[[ Dataset extract, beginning ]]

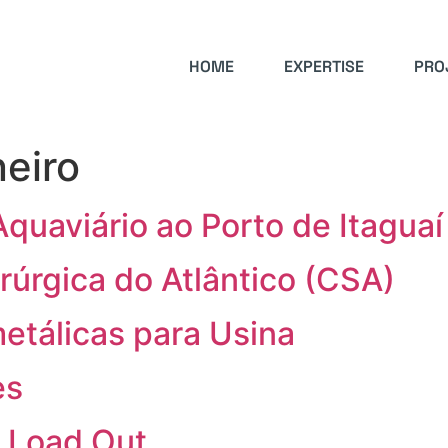
HOME
EXPERTISE
PRO
neiro
uaviário ao Porto de Itaguaí
úrgica do Atlântico (CSA)
etálicas para Usina
es
 Load Out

[[ Dataset extract, end ]]

## Work to complete
Once the pictures are set aside, give every line above again without alteration.

## Your response
HOME
EXPERTISE
PRO
neiro
uaviário ao Porto de Itaguaí
úrgica do Atlântico (CSA)
etálicas para Usina
es
 Load Out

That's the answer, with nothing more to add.